Reprise de la réduction d'impôt
Il est procédé à une reprise de la réduction d'impôt obtenue :
- lorsque tout ou partie des titres sont cédés avant l'expiration du délai de 5 ans,
- en cas de remboursement des apports aux souscripteurs avant le 31 décembre de la dixième année suivant celle de la souscription.
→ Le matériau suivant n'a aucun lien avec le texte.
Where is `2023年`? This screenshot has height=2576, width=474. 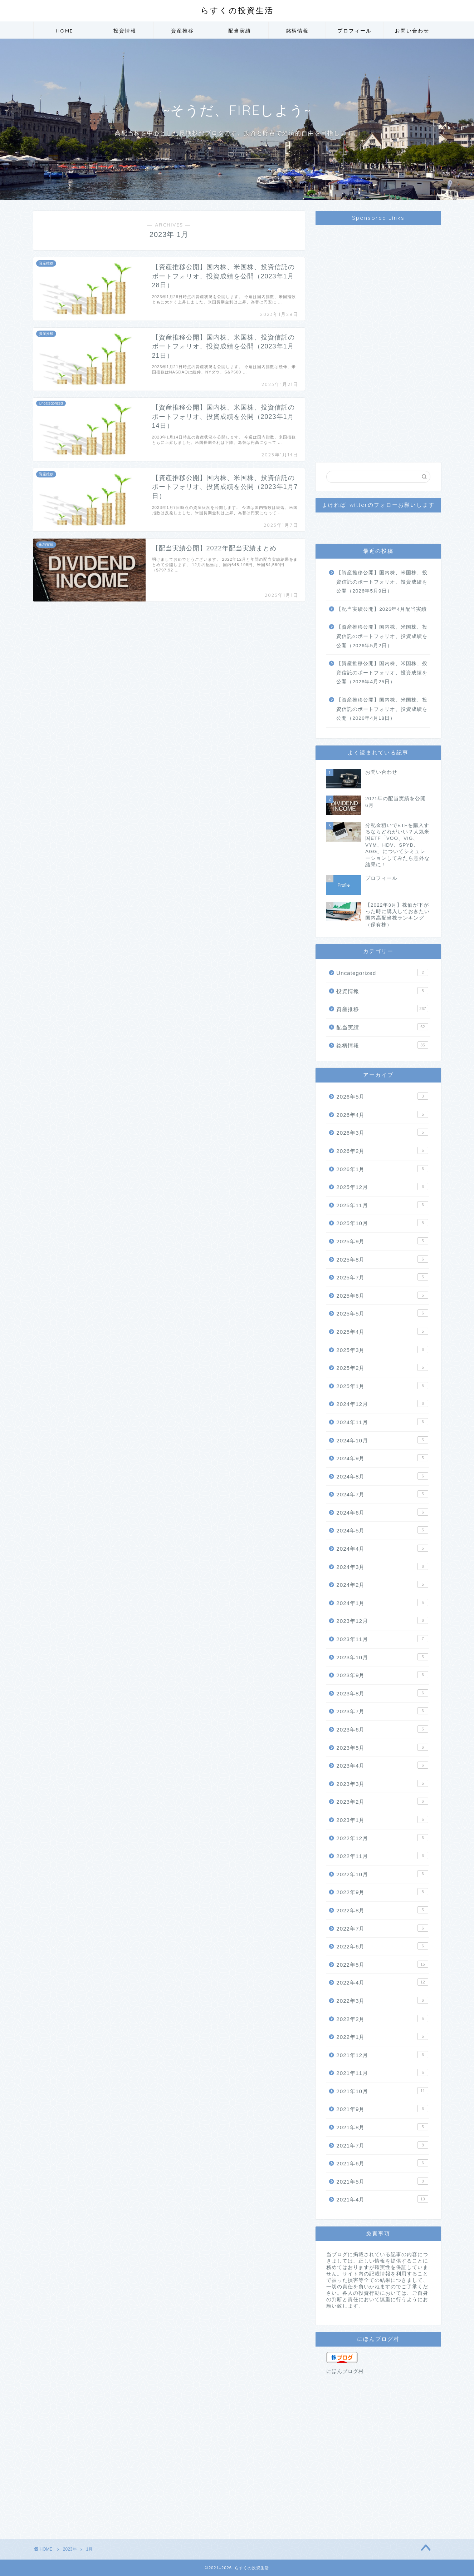 2023年 is located at coordinates (70, 2549).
La reprise n'est pas applicable :
- en cas de liquidation judiciaire de la société,
- en cas de fusion ou de scission de la société si les titres reçus en contrepartie sont conservés jusqu'au terme du délai de 5 ans.
Précisions :
- la donation des titres de la société pendant cette période de 5 ans ne remet pas en cause le bénéfice de cette mesure, dès lors que le donataire reprend l'engagement de conservation des titres et de non remboursement des apports dans les délais mentionnés,
- en cas de cession partielle des titres, la réduction d'impôt ne sera reprise qu'à hauteur des titres cédés.